**ENTRIES SHOWN**
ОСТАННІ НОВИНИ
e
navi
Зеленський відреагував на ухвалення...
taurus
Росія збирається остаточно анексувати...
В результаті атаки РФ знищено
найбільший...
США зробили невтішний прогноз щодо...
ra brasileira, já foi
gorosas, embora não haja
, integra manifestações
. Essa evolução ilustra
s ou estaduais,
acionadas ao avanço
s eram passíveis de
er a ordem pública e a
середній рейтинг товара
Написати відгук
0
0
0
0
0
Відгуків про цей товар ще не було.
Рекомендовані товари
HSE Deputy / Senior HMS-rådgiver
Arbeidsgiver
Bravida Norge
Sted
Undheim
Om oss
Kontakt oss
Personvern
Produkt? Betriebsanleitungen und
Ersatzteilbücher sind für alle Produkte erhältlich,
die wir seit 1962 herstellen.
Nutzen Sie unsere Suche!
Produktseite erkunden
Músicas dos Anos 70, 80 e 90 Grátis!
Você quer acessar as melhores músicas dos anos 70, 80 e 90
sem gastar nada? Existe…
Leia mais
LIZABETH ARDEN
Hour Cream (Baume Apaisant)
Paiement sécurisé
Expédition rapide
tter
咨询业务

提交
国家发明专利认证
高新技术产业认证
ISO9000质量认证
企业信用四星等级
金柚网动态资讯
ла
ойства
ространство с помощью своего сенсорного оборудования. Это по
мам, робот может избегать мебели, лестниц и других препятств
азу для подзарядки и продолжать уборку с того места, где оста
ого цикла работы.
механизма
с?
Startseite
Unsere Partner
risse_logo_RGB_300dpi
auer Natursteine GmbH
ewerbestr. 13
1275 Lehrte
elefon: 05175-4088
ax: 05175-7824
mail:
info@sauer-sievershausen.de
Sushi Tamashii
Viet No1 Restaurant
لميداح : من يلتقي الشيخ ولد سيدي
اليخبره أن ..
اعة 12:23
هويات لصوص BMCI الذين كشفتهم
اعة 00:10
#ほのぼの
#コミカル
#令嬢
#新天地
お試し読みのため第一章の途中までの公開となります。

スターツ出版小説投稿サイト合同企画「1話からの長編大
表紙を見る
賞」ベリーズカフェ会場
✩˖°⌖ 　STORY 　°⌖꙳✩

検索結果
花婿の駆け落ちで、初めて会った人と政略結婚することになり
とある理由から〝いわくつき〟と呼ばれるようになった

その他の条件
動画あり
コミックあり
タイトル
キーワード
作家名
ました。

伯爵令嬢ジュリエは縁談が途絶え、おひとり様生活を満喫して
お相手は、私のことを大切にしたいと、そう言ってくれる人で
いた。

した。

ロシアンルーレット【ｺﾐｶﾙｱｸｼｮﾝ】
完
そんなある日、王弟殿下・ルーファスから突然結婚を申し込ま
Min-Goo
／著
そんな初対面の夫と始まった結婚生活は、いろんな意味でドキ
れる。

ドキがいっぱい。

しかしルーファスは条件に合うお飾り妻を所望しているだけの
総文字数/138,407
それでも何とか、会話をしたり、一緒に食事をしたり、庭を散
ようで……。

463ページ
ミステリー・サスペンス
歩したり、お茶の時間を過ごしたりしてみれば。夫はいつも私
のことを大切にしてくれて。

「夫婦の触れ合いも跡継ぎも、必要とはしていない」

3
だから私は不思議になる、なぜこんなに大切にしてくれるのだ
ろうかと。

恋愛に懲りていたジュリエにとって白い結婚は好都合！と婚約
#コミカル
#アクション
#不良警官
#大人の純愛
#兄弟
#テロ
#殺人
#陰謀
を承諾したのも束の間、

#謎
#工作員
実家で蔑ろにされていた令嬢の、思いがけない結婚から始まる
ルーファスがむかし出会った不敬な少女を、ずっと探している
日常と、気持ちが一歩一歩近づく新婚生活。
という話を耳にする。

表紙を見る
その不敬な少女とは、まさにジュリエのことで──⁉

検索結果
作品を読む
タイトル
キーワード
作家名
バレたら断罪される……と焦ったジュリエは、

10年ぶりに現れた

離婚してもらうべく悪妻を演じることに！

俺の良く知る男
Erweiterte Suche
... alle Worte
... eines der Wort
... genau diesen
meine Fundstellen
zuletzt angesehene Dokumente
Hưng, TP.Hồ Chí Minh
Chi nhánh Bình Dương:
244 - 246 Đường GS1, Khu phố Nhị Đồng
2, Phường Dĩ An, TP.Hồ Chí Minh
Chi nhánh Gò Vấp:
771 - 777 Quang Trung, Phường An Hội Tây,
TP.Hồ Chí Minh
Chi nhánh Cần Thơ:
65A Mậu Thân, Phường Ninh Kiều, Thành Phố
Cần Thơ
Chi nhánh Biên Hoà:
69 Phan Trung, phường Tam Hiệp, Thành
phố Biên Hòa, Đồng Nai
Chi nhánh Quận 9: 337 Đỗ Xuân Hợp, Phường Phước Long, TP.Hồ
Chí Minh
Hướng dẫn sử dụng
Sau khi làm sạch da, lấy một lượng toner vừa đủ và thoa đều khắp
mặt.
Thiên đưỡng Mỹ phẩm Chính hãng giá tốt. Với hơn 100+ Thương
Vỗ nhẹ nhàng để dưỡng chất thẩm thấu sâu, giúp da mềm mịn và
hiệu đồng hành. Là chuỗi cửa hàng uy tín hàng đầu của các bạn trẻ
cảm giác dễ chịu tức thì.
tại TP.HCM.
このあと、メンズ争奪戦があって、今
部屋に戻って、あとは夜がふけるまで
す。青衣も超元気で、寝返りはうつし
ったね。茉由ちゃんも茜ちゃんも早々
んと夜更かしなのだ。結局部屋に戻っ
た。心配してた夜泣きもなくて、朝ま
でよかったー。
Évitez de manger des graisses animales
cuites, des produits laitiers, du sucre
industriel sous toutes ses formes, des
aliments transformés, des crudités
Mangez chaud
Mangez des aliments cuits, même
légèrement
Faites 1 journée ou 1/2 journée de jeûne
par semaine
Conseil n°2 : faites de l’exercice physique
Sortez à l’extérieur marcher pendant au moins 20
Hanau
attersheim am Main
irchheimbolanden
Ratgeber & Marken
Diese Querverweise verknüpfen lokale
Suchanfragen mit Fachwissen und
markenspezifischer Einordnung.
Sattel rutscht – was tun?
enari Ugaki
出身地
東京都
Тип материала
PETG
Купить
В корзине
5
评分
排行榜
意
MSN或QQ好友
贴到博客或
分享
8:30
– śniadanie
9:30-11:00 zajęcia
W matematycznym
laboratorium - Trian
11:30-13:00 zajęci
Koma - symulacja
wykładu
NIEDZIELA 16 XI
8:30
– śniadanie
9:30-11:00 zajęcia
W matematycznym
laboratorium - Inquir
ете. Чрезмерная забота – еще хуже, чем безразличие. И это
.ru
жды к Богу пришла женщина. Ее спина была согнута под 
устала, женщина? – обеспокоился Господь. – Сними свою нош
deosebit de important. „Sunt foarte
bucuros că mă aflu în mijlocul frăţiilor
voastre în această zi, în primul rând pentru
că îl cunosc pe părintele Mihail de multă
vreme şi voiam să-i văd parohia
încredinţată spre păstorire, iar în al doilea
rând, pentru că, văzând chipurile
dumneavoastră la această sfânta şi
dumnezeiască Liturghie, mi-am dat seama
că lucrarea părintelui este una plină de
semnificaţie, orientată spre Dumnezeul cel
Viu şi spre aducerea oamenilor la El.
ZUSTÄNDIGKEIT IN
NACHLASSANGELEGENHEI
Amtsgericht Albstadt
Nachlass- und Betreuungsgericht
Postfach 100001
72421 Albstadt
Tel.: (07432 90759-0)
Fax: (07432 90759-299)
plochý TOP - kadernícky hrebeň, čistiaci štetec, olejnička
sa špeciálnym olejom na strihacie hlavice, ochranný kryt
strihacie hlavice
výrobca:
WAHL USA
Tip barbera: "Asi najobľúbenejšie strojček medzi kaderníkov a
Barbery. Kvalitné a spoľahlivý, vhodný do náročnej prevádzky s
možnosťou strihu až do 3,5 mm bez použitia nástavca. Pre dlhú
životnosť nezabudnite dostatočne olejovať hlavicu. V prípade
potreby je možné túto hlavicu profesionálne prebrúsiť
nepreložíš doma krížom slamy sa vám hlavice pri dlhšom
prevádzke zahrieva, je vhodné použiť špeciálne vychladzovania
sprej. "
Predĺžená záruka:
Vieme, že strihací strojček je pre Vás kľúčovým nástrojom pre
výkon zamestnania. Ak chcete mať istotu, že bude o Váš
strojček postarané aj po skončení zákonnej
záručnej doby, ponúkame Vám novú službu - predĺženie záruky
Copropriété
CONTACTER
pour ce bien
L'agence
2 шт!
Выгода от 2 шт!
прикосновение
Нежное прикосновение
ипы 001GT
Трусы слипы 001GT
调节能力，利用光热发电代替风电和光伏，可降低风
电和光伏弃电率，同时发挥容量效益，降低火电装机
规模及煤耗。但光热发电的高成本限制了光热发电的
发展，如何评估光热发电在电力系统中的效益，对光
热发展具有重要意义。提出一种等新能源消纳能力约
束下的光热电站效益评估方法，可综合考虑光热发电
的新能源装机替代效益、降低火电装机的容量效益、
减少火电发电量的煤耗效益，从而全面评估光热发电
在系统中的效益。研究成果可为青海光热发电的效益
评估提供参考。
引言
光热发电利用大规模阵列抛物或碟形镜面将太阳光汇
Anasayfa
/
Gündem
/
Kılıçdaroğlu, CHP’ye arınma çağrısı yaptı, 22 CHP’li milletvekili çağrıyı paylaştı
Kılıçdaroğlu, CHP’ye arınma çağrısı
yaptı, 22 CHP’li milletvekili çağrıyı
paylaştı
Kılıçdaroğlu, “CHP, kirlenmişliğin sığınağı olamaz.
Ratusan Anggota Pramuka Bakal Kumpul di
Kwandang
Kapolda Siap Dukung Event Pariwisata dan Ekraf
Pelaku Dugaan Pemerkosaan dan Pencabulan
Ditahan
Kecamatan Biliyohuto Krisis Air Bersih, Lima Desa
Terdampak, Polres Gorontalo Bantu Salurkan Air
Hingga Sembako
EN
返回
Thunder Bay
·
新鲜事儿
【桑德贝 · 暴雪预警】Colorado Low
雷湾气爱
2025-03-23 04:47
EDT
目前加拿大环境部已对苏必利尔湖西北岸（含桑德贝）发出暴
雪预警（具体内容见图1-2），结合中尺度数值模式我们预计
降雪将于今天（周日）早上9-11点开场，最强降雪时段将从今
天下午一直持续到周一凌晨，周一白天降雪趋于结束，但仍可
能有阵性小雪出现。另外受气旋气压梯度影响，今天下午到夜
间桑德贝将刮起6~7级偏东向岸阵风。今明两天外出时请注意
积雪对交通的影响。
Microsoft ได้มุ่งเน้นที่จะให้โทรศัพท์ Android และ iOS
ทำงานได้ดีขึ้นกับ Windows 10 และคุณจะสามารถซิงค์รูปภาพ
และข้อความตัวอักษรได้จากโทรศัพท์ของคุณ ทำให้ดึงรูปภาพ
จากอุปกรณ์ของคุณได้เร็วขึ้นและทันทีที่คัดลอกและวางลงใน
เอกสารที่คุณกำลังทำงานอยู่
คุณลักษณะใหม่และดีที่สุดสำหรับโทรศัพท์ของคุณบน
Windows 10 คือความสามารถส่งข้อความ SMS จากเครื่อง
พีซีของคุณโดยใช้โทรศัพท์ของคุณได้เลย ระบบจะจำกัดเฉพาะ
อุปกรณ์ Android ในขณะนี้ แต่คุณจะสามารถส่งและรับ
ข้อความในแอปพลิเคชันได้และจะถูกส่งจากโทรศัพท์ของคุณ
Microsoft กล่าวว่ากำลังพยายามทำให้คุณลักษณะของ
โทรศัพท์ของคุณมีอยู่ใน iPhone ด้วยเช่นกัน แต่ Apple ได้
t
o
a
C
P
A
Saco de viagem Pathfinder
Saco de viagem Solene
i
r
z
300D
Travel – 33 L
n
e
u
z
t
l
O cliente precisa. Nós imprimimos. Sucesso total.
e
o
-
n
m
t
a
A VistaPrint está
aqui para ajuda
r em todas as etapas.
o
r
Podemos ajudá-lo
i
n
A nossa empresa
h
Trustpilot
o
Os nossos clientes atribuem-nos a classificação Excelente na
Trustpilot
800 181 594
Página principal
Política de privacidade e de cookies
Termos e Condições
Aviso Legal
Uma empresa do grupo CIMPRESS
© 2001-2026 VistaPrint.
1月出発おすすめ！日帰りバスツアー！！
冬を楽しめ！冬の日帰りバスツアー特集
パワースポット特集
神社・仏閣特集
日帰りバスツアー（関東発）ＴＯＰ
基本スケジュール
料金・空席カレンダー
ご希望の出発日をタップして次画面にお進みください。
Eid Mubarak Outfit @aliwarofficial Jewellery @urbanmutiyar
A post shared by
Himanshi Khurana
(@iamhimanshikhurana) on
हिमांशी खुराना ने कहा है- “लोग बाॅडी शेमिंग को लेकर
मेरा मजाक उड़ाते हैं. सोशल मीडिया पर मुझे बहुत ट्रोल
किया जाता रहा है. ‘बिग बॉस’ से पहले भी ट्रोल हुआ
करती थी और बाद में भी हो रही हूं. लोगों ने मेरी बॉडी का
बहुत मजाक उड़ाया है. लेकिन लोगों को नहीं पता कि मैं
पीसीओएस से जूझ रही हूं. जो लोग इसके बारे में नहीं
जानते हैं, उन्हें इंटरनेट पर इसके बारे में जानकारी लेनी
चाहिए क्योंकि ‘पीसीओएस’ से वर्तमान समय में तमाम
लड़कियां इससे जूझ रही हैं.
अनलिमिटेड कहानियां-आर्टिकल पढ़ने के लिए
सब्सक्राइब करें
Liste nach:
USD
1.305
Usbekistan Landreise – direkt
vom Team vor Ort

**PROBLEM TO WORK ON**
Only the number is wanted: count the lines of the records that hold the word "laboratorium".

**SOLUTION TO THIS PROBLEM**
2